Supervised ML was used to construct models to attain greater predictive power from the high-dimensional datasets. Here, we constructed models using significant SNPs (as features), which were selected from the transcriptome-based GWAS. The models were constructed from five learning models: SVM, k-NN, RF, PLS, and C5.0[21]. The training population (n = 42) was divided into a training dataset and a validation dataset at a 7:3 ratio for the prediction models. The best model was selected automatically by the caret R package[53].

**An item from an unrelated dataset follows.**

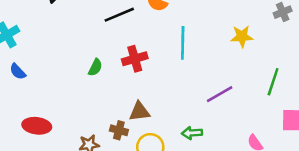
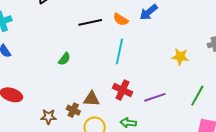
cyan line: (183, 43) -> (119, 51), moved
red cross: (135, 59) -> (123, 90), moved, turned 30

To compare the prediction methods, we determined sensitivity, specificity, and accuracy, using the following equations: Sensitivity = [TP/(TP + FN)]; Specificity = [TN/(TN + FP)]; and Accuracy = [(TP + TN)/ (TP + FP + TN + FN)]; where TP was the number of true positives, TN was the number of true negatives, FP was the number of false positives, and FN was the number of false negatives. The performances of the prediction models were assessed using ROC curves, plotting the sensitivity as a function of (1-specificity) for different decision thresholds. Further, to quantitatively compare the ROC curves, we computed the AUC, and significant differences between two ROCs were assessed using a two-tailed Student’s t-test. These evaluation metrics were calculated as explained by Manavalan et al.[54]. To calculate the ROC and the AUC, we used the plotROC R package[55].